## PROBLEM REQUIREMENTS
Your copy starts at the line containing "Сервисный центр Ariston в" and ends at the last line below. Copy exactly, without pictures.

## WORKING DATA
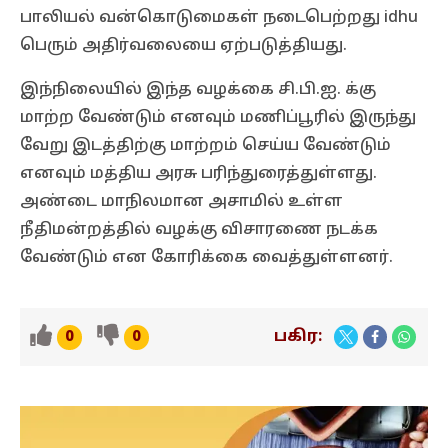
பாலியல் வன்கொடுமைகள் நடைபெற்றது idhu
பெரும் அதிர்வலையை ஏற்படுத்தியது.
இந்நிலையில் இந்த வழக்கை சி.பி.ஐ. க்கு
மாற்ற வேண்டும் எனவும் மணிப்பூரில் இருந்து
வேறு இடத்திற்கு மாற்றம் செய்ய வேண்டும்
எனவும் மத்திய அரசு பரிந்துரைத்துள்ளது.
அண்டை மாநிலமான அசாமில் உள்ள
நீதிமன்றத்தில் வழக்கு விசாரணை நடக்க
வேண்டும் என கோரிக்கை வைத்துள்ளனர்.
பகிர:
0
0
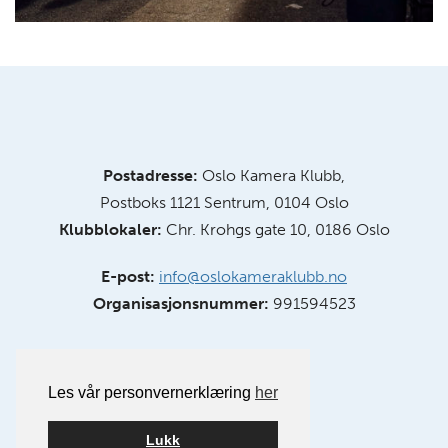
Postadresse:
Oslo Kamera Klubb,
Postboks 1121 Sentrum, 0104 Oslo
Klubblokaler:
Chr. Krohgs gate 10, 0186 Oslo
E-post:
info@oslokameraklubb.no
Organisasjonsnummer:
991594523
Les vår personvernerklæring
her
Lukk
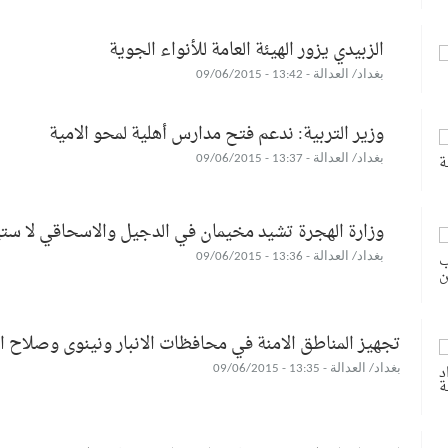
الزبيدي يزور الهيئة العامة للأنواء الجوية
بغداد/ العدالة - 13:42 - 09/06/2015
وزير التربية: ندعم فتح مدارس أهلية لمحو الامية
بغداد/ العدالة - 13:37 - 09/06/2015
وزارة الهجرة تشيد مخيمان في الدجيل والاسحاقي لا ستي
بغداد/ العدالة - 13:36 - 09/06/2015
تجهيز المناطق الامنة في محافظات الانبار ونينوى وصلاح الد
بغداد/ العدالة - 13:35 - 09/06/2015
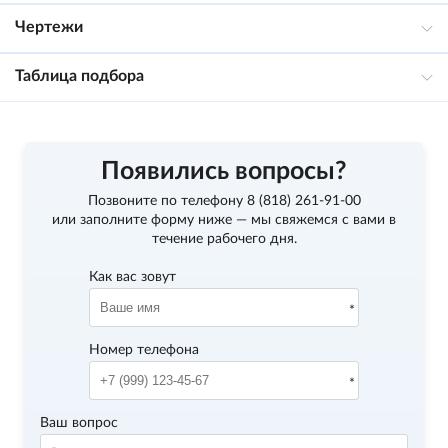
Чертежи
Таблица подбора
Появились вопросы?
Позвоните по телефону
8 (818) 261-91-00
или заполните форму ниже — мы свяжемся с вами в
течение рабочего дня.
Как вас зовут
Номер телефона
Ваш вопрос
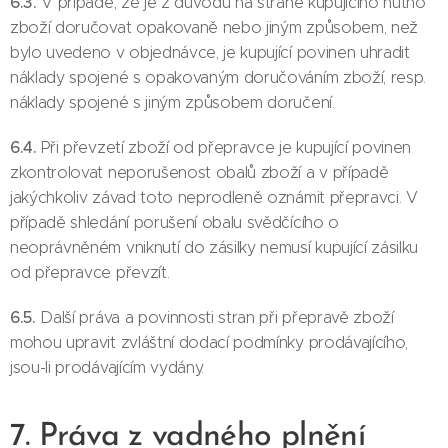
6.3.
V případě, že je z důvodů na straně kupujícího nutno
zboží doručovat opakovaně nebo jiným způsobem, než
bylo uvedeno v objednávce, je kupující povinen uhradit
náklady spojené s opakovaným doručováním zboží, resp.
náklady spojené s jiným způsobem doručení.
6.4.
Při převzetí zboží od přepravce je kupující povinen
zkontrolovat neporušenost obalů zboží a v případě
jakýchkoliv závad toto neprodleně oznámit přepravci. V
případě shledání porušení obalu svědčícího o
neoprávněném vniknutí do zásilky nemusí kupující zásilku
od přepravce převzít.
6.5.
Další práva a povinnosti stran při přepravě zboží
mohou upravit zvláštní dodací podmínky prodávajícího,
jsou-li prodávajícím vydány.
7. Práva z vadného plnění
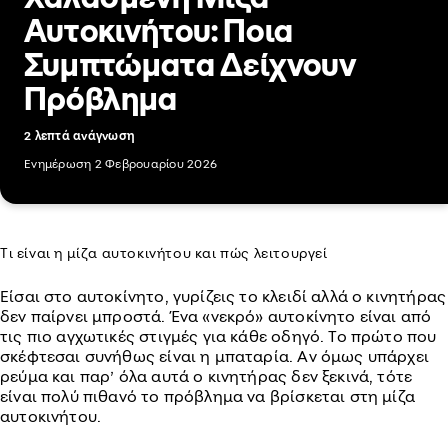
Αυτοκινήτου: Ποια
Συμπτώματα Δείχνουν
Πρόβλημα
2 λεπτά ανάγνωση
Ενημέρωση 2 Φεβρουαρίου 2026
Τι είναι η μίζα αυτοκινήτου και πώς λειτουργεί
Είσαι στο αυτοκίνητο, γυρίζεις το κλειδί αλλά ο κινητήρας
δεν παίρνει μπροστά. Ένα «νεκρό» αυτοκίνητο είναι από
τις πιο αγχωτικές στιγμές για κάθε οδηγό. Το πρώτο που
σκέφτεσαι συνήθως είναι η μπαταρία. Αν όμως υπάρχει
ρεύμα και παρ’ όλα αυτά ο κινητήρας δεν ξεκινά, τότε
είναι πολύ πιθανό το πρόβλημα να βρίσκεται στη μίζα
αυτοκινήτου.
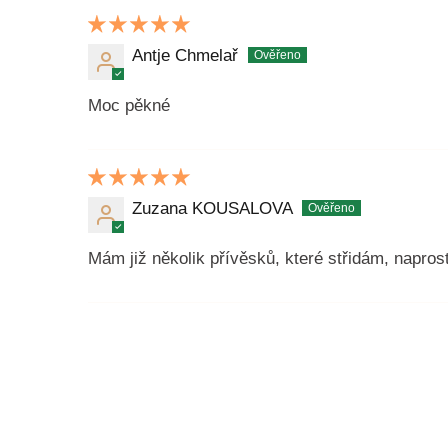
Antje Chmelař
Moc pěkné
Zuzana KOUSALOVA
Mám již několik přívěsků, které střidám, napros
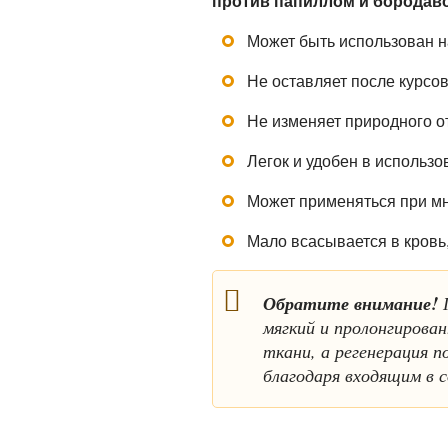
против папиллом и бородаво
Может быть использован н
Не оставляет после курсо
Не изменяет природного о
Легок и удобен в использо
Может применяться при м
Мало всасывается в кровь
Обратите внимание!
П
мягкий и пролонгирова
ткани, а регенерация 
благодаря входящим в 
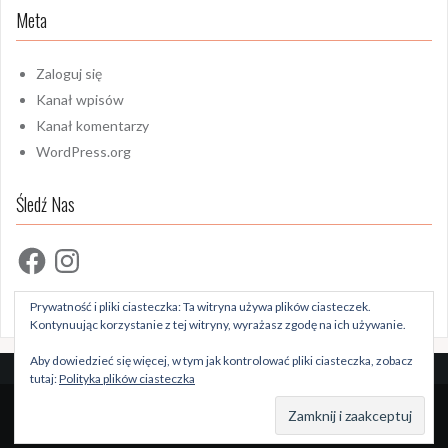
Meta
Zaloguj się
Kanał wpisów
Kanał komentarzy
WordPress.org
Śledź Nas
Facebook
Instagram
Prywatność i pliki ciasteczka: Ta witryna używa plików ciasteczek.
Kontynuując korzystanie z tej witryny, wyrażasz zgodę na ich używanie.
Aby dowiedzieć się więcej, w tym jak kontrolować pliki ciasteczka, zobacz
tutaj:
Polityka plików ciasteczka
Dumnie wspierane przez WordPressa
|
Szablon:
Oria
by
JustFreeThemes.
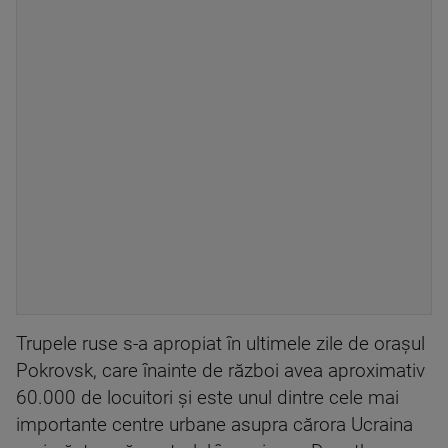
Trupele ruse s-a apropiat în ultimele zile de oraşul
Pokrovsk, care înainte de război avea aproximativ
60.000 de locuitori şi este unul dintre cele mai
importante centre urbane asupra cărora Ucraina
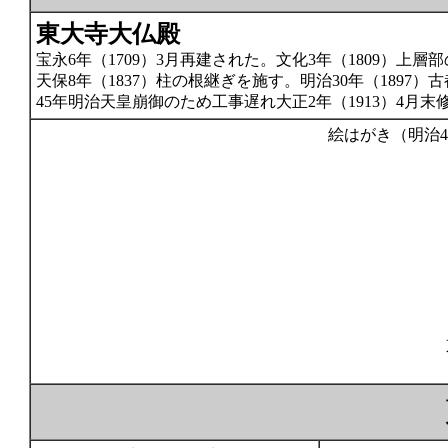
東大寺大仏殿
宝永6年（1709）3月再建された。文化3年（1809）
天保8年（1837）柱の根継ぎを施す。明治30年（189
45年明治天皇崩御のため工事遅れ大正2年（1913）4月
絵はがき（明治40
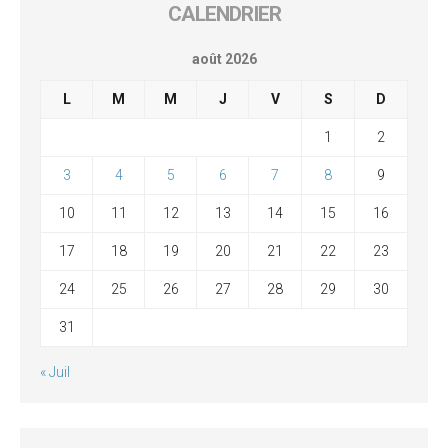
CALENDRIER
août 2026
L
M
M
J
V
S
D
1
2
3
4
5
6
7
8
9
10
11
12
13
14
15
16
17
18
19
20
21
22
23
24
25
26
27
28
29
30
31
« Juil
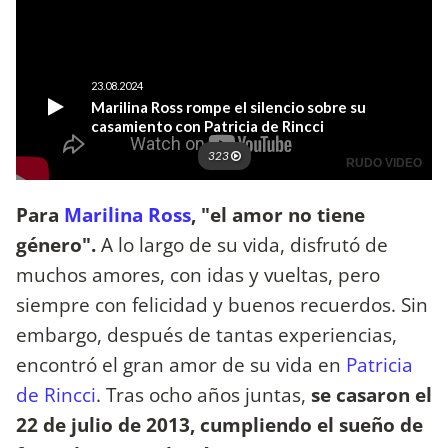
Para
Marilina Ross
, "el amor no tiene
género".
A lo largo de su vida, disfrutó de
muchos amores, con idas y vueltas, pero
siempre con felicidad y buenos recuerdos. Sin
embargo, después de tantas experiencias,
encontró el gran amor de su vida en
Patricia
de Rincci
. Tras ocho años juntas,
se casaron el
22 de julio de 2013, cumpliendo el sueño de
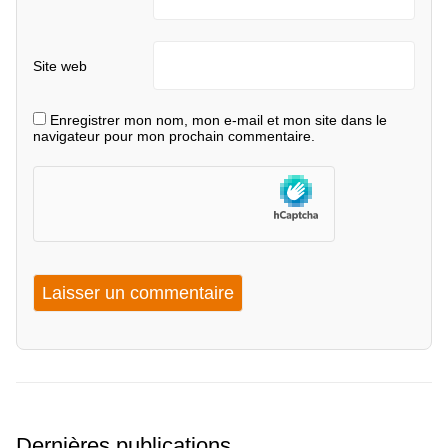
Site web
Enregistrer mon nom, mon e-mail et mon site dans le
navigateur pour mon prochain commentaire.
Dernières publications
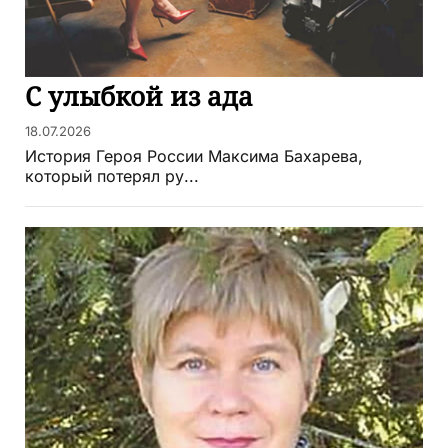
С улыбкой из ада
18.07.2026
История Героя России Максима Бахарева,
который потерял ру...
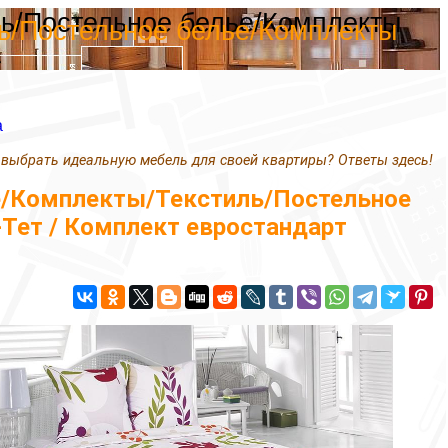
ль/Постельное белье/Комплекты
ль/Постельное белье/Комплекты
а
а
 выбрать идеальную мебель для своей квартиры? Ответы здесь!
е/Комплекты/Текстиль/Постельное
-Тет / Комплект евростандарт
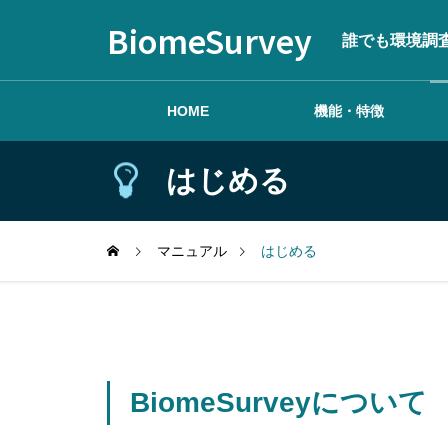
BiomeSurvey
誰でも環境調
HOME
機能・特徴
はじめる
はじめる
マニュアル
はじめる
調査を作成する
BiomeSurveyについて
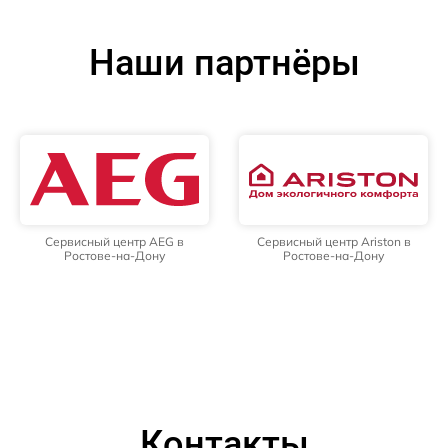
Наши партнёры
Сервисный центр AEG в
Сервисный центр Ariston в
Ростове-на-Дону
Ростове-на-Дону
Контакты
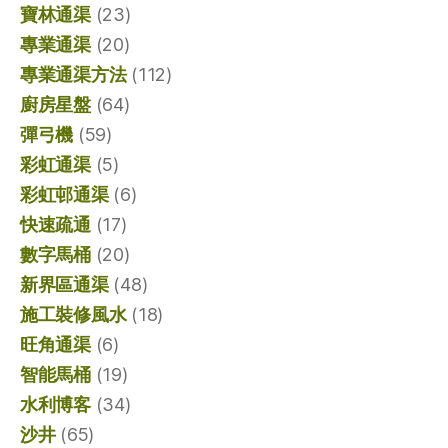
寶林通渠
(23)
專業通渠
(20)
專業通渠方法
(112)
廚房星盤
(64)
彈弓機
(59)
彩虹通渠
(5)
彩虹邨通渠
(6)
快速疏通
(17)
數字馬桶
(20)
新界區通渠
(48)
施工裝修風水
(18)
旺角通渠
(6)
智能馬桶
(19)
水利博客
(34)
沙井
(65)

## ANSWER FOR THIS EXERCISE
Сервисный центр Ariston в
Ростове-на-Дону
Ростове-на-Дону
Контакты
寶林通渠
(23)
專業通渠
(20)
專業通渠方法
(112)
廚房星盤
(64)
彈弓機
(59)
彩虹通渠
(5)
彩虹邨通渠
(6)
快速疏通
(17)
數字馬桶
(20)
新界區通渠
(48)
施工裝修風水
(18)
旺角通渠
(6)
智能馬桶
(19)
水利博客
(34)
沙井
(65)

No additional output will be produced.